Market participants open stands and sell their produce to parents and neighbors. Depending on the market and age of participants, a stand might be on school grounds and mostly used by the school community. Markets staffed by middle and high school students might be set up outside school borders where budding salespeople interact with a broader consumer base. "Older kids really have to engage their community in order to turn a profit since there aren't set pick-up times at these schools," explains Biel.
The markets give students hands-on lessons in business by building communication skills and strengthening self-confidence. And DC Greens has been working with The Carlyle Group to build a mini-MBA curriculum for elementary students.
DC Greens developed the DCPS farmers market program after hearing a presentation from Slow Food Denver at a conference last year. "My education director was so impressed that we decided to launch it here," Biel says.

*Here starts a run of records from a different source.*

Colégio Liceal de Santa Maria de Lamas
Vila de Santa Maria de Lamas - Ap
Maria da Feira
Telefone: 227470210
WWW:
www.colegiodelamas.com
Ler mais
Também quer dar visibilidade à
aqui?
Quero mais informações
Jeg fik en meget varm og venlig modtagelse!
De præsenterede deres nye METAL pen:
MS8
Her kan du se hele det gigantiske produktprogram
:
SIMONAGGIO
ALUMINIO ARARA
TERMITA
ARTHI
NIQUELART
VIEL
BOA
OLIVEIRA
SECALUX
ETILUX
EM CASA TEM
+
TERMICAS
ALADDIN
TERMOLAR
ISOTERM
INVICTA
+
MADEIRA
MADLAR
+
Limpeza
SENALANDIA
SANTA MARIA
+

"It is exciting because it serves so many purposes at once: raising money for the school garden program, providing hands-on math and marketing skills, teaching students about seasonality and agriculture," Biel adds. What's more, she says, youth farmer's markets transform schools into a food access points by offering healthy food to communities.

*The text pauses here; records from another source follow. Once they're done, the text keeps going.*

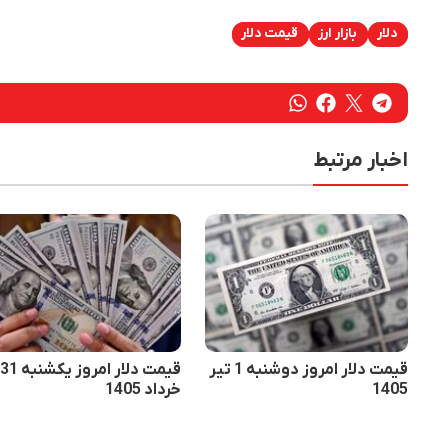
دلار
بازار ارز
قیمت دلار
اخبار مرتبط
قیمت دلار امروز دوشنبه 1 تیر
قیمت دلار امروز یکشنبه 31
1405
خرداد 1405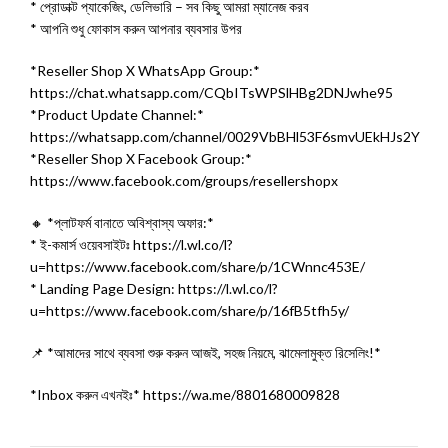
* প্রোডাক্ট প্যাকেজিং, ডেলিভারি – সব কিছু আমরা ম্যানেজ করব
* আপনি শুধু ফোকাস করুন আপনার ব্যবসার উপর
*Reseller Shop X WhatsApp Group:*
https://chat.whatsapp.com/CQbITsWPSlHBg2DNJwhe95
*Product Update Channel:*
https://whatsapp.com/channel/0029VbBHl53F6smvUEkHJs2Y
*Reseller Shop X Facebook Group:*
https://www.facebook.com/groups/resellershopx
🔸 *প্লাটফর্ম বানাতে অবিশ্বাস্য অফার:*
* ই-কমার্স ওয়েবসাইটঃ https://l.wl.co/l?
u=https://www.facebook.com/share/p/1CWnnc453E/
* Landing Page Design: https://l.wl.co/l?
u=https://www.facebook.com/share/p/16fB5tfh5y/
📌 *আমাদের সাথে ব্যবসা শুরু করুন আজই, সহজ নিয়মে, ঝামেলামুক্ত রিসেলিং!*
*Inbox করুন এখনইঃ* https://wa.me/8801680009828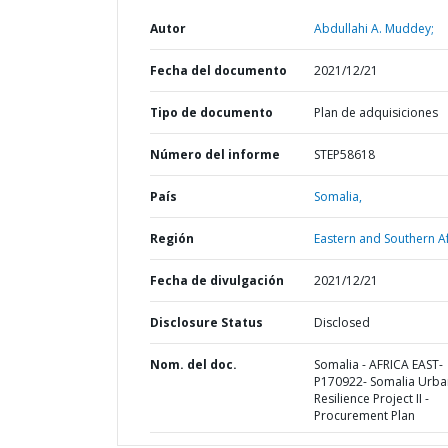
Autor
Abdullahi A. Muddey;
Fecha del documento
2021/12/21
Tipo de documento
Plan de adquisiciones
Número del informe
STEP58618
País
Somalia,
Región
Eastern and Southern Af
Fecha de divulgación
2021/12/21
Disclosure Status
Disclosed
Nom. del doc.
Somalia - AFRICA EAST-
P170922- Somalia Urba
Resilience Project II -
Procurement Plan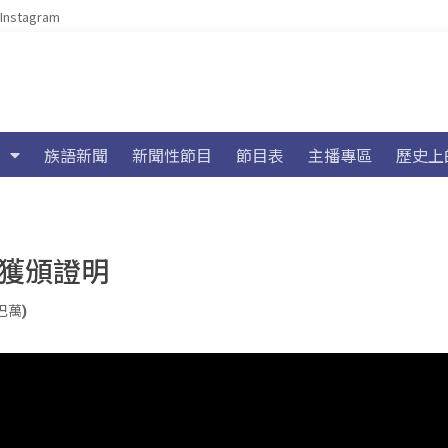
Instagram
族語新聞
新聞性節目
節目表
主播專區
歷史上
表獲頒證明
巴萬)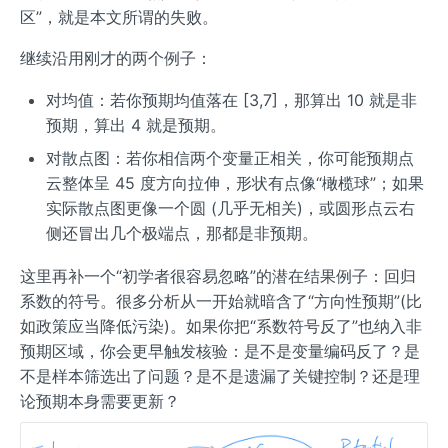
区”，就是本文所谓的失败。
继续沿用刚才的两个例子：
对均值：若你预期均值落在 [3,7]，那算出 10 就是非
预期，算出 4 就是预期。
对散点图：若你相信两个变量正相关，你可能预期点
云整体呈 45 度方向拉伸，形状有点像“橄榄球”；如果
实际散点图更像一个圆 (几乎无相关)，或圆形点云右
侧还冒出几个极端点，那都是非预期。
这里再补一个“初学者很容易忽略”的潜在结果例子：回归
系数的符号。很多分析从一开始就暗含了“方向性预期”(比
如政策应当降低污染)。如果你把“系数符号反了”也纳入非
预期区域，你会更早触发核验：是不是变量编码反了？是
不是样本筛选出了问题？是不是遗漏了关键控制？还是理
论预期本身需要更新？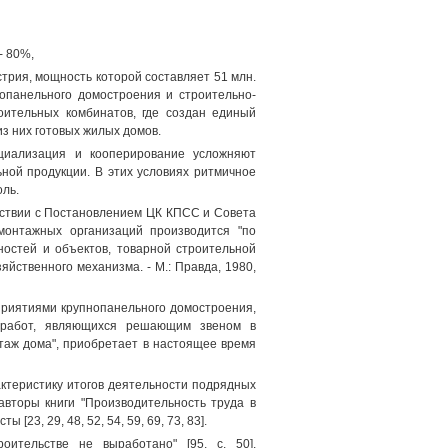
- 80%,
трия, мощность которой составляет 51 млн.
опанельного домостроения и строительно-
оительных комбинатов, где создан единый
из них готовых жилых домов.
ециализация и кооперирование усложняют
ной продукции. В этих условиях ритмичное
ль.
етствии с Постановлением ЦК КПСС и Совета
монтажных организаций производится "по
остей и объектов, товарной строительной
йственного механизма. - М.: Правда, 1980,
приятиями крупнопанельного домостроения,
х работ, являющихся решающим звеном в
нтаж дома", приобретает в настоящее время
актеристику итогов деятельности подрядных
авторы книги "Производительность труда в
[23, 29, 48, 52, 54, 59, 69, 73, 83].
оительстве не выработано" [95, с. 50].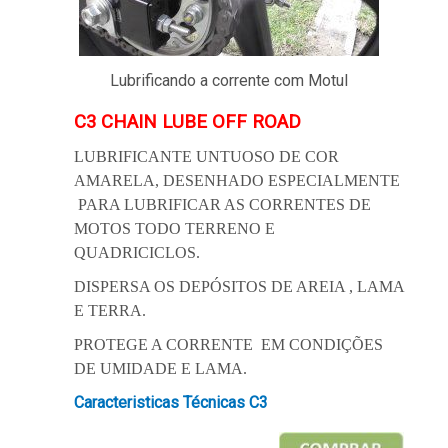
Lubrificando a corrente com Motul
C3 CHAIN LUBE OFF ROAD
LUBRIFICANTE UNTUOSO DE COR
AMARELA, DESENHADO ESPECIALMENTE
PARA LUBRIFICAR AS CORRENTES DE
MOTOS TODO TERRENO E
QUADRICICLOS.
DISPERSA OS DEPÓSITOS DE AREIA , LAMA
E TERRA.
PROTEGE A CORRENTE EM CONDIÇÕES
DE UMIDADE E LAMA.
Caracteristicas Técnicas C3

"Most of our school-based community gardens are located in food insecure neighborhoods," Noriega says. "Our markets provide access to good, fresh food." In D.C., every market is outfitted with a SNAP terminal for accepting food stamps.
Even in affluent areas, though, folks have been excited to purchase their produce from school gardens. "This can be a great fundraising tool for schools," says Noriega. Biel tells of one D.C. school that keeps four chickens and sells a few eggs each week. "Those eggs almost become auction items, where people started paying $5 dollars per egg," she says.
Profits derived from farmer's markets help sustain the school gardens. DCPS launched its pilot farmer's market season last fall, and each of the six participating schools turned a profit that was immediately reinvested, reports Biel. A spring program is set to begin this month with ten schools participating. In Denver, youth farmer's markets have grown exponentially since inception. During the 2012-2013 school year the program produced 141 markets in 32 schools and grossed nearly $9,000. School gardens are 100 percent self-sufficient when coupled with youth farmer's markets and Garden-to-Table programming.
School-based agriculture
Recently, DPS began converting some unused property into urban farmland. At Denver Green School (DGS), a fertile piece of land was repurposed into a vegetable patch after DGS discovered produce thriving on drip irrigation required less water than sod. With this realization, the first DPS school farm was born.
Today, DPS has three farms.
Produce Denver manages those at Bradley International and Schmitt Elementary in northeast Denver, while the hyper-local Sprout City Farms runs DGS's plot. Noriega loves the school farms and explains that they're primarily about food production.
"Kids might be involved in an educational way, but the farms are not their space," says Noriega. An adjacent community garden is where kids dig in dirt, do outdoor lessons, and are involved in day-to-day care. "Our goal is to get lots of good produce into the cafeterias," says DPS farm to school coordinator Anne Wilson. Last year, Schmitt Elementary alone grew over 10,000 pounds of tomatoes.
"It's an exciting time to be doing this work," says Biel, crediting Michelle Obama for putting the issue of healthy eating in schools at the forefront of the nation's conscious. "I think we are only scratching the surface with how big this can get."